There are some factors determining your personal credit score, which are:
Payment History — your punctuality in paying your bills
Outstanding Debt — how much of your available credit you’ve used, and how close your card balances are to their limits
Length of Time — how many years you’ve been building credit for
New Credit — opening new credit accounts and hard inquiries can negatively affect your credit score
Types of Credit — experiences with different types of credit can positively impact your score
To boost a good personal credit score to meet the above criteria, here are some tips you can apply to yourself:
Always pay your bills on time.
Paying your bills on time will account for 35% of your credit score Never ignore a missing payment, because the longer you put it off, the more suffer your credit score will be.
Monitor your credit report.
Major credit unions like Equifax, Experian and Transunion give us one free annual credit report. By monitoring our credit report, if we find an error, we can report it and in turn, the correction could increase your credit score.
Control your debt.
Lending organization want to make sure that you are able to repay your debts or overextend your credit. The rule is to try to use less than 30% of the total credit available to you.
Manage your new credit with care.
Adding new account within a short period of time has a temporary negative effect on your credit score. With that in mind, lenders will pay attention to any new credit you add and it will raise a red flag when you try to apply for loan.

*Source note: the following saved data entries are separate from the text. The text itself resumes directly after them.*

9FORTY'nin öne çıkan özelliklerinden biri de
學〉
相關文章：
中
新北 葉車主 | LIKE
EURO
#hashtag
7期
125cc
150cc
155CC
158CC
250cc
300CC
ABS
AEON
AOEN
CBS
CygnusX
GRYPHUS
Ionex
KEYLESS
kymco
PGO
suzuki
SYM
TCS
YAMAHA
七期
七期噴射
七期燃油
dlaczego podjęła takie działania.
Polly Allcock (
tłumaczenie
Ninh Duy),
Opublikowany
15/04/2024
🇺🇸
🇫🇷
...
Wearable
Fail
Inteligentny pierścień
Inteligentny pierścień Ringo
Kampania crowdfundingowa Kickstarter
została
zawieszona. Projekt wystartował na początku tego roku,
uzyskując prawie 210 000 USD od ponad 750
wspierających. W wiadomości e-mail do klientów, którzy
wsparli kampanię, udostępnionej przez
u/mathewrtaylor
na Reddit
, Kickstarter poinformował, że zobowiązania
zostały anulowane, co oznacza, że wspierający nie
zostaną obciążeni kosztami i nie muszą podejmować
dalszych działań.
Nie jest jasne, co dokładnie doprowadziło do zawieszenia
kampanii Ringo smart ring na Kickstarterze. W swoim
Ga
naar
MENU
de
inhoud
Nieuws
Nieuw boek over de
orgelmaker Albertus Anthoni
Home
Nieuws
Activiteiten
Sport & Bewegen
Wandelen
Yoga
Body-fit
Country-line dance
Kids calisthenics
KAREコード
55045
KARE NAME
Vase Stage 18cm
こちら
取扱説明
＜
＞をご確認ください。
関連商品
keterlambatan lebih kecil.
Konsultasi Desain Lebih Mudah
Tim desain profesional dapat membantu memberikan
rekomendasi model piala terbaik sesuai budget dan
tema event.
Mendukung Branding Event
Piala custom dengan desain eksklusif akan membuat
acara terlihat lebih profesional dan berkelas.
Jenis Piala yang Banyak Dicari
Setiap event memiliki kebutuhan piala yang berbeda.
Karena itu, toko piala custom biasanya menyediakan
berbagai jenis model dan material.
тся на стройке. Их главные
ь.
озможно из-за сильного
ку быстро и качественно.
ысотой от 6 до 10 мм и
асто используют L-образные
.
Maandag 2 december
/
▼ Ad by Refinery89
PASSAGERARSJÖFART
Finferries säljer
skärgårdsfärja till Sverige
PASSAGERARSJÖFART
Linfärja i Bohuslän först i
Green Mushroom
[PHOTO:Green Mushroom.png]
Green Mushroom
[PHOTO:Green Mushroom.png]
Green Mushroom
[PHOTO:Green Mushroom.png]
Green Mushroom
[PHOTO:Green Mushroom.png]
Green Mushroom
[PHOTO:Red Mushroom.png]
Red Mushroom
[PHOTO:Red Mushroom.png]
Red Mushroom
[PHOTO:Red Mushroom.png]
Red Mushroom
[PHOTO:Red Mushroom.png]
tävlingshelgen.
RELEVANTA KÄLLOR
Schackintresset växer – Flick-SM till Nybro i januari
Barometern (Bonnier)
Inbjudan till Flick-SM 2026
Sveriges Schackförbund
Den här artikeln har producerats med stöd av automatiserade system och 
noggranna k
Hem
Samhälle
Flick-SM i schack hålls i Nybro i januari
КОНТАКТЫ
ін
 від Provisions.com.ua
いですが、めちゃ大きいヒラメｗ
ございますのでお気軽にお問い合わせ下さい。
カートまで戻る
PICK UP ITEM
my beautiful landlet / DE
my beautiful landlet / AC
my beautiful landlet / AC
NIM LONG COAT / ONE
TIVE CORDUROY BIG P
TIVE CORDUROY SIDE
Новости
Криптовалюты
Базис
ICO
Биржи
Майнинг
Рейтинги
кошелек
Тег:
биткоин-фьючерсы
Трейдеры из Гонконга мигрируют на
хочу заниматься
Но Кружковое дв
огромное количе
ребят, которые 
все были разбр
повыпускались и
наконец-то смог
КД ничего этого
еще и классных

That being said, if you diversify your type of credits, such as applying for a different form of credit or buying something on installment, and you can actually make the payments, this can improve your credit score.
Credit card activities.
One of the best ways to build up your credit score is by paying off your revolving credit as well as installment loans. Additionally, even though using only one card sounds easier, a history of having two or three good record credit histories is also a great way to increase your score. Don’t forget, closing an account will not take it off your report.